7 Questions to Address This Quarter

February 2016

Healthcare providers are starting to feel the impact of the accelerating pace of reimbursement changes. Delivery models are transforming, ushering in new opportunities and risks that organizations must manage. As providers navigate these rough waters, it’s up to boards to ensure the ship isn’t taking on too much water. We’ve put together a list of key questions that board members should be asking to gauge how the organization is being impacted by reimbursement changes and how well prepared they are for a new environment.
  1. What kind of financial impact is the shift to value-based reimbursement having on the organization? The Centers for Medicare & Medicaid Services (CMS) is aggressively pushing alternative payment models; already there are more than 38 different models in play. What’s working; what’s not; and why? Which of the models is your organization participating in and what is the impact on your organization’s revenue?
  2. How is the organization planning to handle bundled payments? CMS is moving to a mandatory bundled payment model for knee- and hip-replacements in April, affecting hospitals in 67 markets. It’s very likely that CMS will soon start bundling payments for other episodes of care – and other payers will soon follow.

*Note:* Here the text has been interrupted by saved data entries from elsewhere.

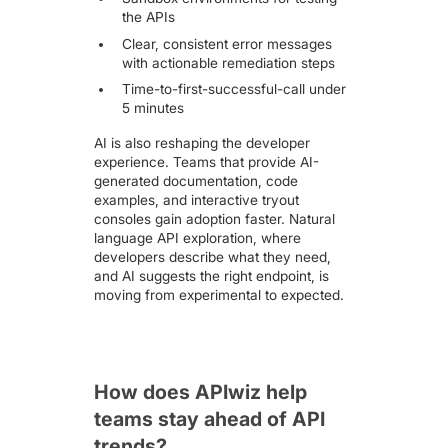
the APIs
Clear, consistent error messages
with actionable remediation steps
Time-to-first-successful-call under
5 minutes
AI is also reshaping the developer
experience. Teams that provide AI-
generated documentation, code
examples, and interactive tryout
consoles gain adoption faster. Natural
language API exploration, where
developers describe what they need,
and AI suggests the right endpoint, is
moving from experimental to expected.
How does APIwiz help
teams stay ahead of API
trends?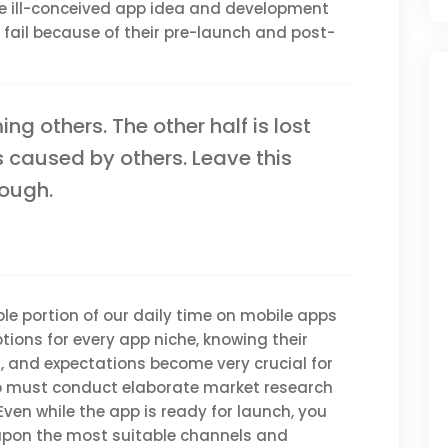
the ill-conceived app idea and development
ail because of their pre-launch and post-
ming others. The other half is lost
s caused by others. Leave this
nough.
le portion of our daily time on mobile apps
tions for every app niche, knowing their
es, and expectations become very crucial for
pp must conduct elaborate market research
Even while the app is ready for launch, you
upon the most suitable channels and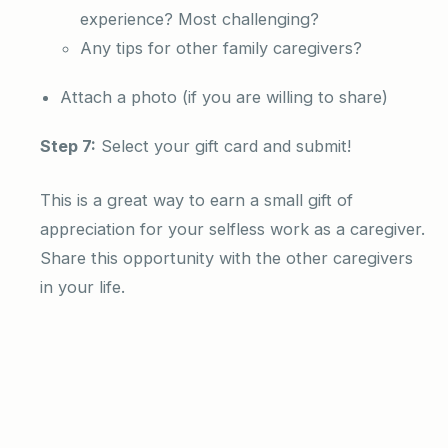
experience? Most challenging?
Any tips for other family caregivers?
Attach a photo (if you are willing to share)
Step 7:
Select your gift card and submit!
This is a great way to earn a small gift of
appreciation for your selfless work as a caregiver.
Share this opportunity with the other caregivers
in your life.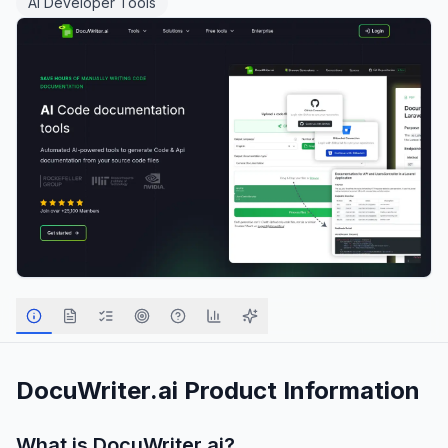
AI Developer Tools
DocuWriter.ai
Product Information
What is
DocuWriter.ai
?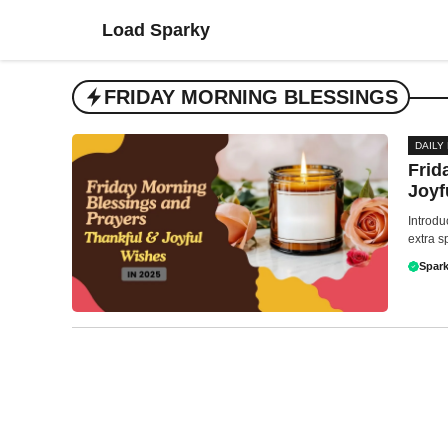
Skip
Load Sparky
to
content
FRIDAY MORNING BLESSINGS
DAILY
Frid
Joyf
Introdu
extra s
Spark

  3. Does the organization have any new contractual commitments as a result of partnership and/or affiliation discussions, and how are they being vetted? The move toward bundled payments and accountable care organizations (ACOs) is forcing increased collaboration between providers all along the care continuum, and giving rise to new contracts.
  4. How is the organization handling revenue decreases stemming from CMS reimbursement reductions? There are a variety of programs creating potential reimbursement reduction issues, including CMS’ Hospital Readmissions Reduction Program and Hospital-Acquired Conditions Reduction Program, and recently 55 hospitals filed a lawsuit against the U.S. Department of Health and Human Services (HHS) because of Medicare payment reductions tied to a new CMS rule that classifies hospital stays of less than two midnights to be outpatient cases.
  5. What controls are in place to measure and validate the accuracy of quality outcomes? There are hundreds of quality metrics that providers must track and report, and some of these metrics may incentivize providers to meet established measures in a manner that is not consistent with the organization’s culture. What kind of systems and processes are in place to prevent fraud and compliance issues?
  6. How do the organization’s star ratings and quality metrics compare to peers’? Medicare’s Five-Star Rating system is becoming increasingly important as a measure of quality, with CMS announcing a major move to tie bundled payments to its Five-Star Ratings system. Reimbursements are pushing hospitals to improve outcomes and reduce costs by creating networks of high quality post-acute care partners. Ratings and metrics will grow increasingly important in creating partnerships. Will the organization be positioned to be included in narrow networks or excluded? What does the answer to that question mean for the long-term stability and viability of the organization?
  7. What impact will the shift to quality reimbursement have on revenue recognition? With bundled payments, ultimate settlements for allocation of payments among the network participants may occur much later than the period in which the services were provided. Organizations will need to consider the timing of recognition as well as the need for reserves for annual settlements. Additionally, organizations will need to prepare for a new revenue recognition accounting standard, ASC Topic 606 Revenue from Contracts with Customers, which takes effect for all public entities in 2018 with all others following suit a year later. ASC 606 will require companies to determine revenue recognition based on five steps—including by determining the transaction price, which could prove especially difficult for healthcare organizations operating under a value-based model. (Read more about the healthcare-specific implications of ASC 606 here, and for timely information on transitioning to ASC 606 and applying it to your organization, visit BDO’s Revenue Recognition Resource Center)
Making the shift from volume to value will increase exposure to risk in new ways. These are the board room conversations that help minimize risk exposure as forward-thinking leaders guide their organizations to healthcare transformation.